I think the real opportunity here, Will, with PIFR, as Rhonda indicates, it's really growing beyond what is considered the traditional nebulized market and making progress growing beyond this traditional nebula market, which is about one in 10 COPD patients to something greater than that. While the foothold would be in the hospital, the majority of the volume will be in the outpatient. I think that's the real opportunity with the PIFR program.
I just wanted to ask a couple of questions about the CYPRESS study for ampreloxetine in MSA. First of all, what are your powering assumptions for this study design as it relates to the OSHA score?
Yes. Liisa, this is Rick Graham. We don't disclose powering assumptions, but just assume that it is traditionally powered as a traditional Phase III study. I think one of the things that I can point to is if you look at our data from the 170 study, in the MSA patients, we had a statistically significant outcome in the 38 MSA patients using this OHSA composite. So that should give you a sense of what we're looking at here.
And how does that relate to what you're saying? Can you remind us of the exclusivity for ampreloxetine?
Yes, sure. We would expect composition of matter with patent term extension to be out to 2035. Beyond that, for ampreloxetine in the use of nOH, we have added a new slide to the deck, Slide 26, which outlines the patent protection for both YUPELRI and ampreloxetine.
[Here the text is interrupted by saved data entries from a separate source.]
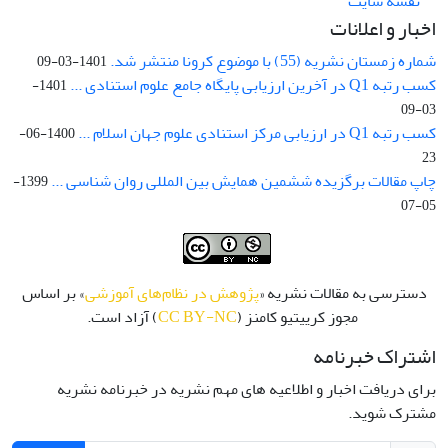
نقشه سایت
اخبار و اعلانات
شماره زمستان نشریه (55) با موضوع کرونا منتشر شد.
1401-03-09
کسب رتبه Q1 در آخرین ارزیابی پایگاه جامع علوم استنادی ...
1401-
03-09
کسب رتبه Q1 در ارزیابی مرکز استنادی علوم جهان اسلام ...
1400-06-
23
چاپ مقالات برگزیده ششمین همایش بین المللی روان شناسی ...
1399-
05-07
دسترسی به مقالات نشریه «
پژوهش در نظام‌های آموزشی
» بر اساس
مجوز کرییتیو کامنز (
CC BY-NC
) آزاد است.
اشتراک خبرنامه
برای دریافت اخبار و اطلاعیه های مهم نشریه در خبرنامه نشریه
مشترک شوید.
This does conclude the question-and-answer session of today's program. I'd like to hand the program back to Mr. Winningham for any further remarks.
Yes, I'd just like to thank everyone for joining us today on this important call outlining both the strategic actions that we've taken and the review of 2022 performance and the outlook for 2023. We're excited about what we can accomplish in the business in 2023 with the focus on YUPELRI and ampreloxetine, and we look forward to bringing you updates as we work through the year and work through the important capital return program and increase of which we highlighted today. So please have a good day, and thank you for joining us.
Thank you, ladies and gentlemen, for your participation in today's conference. This does conclude the program. You may now disconnect. Good day.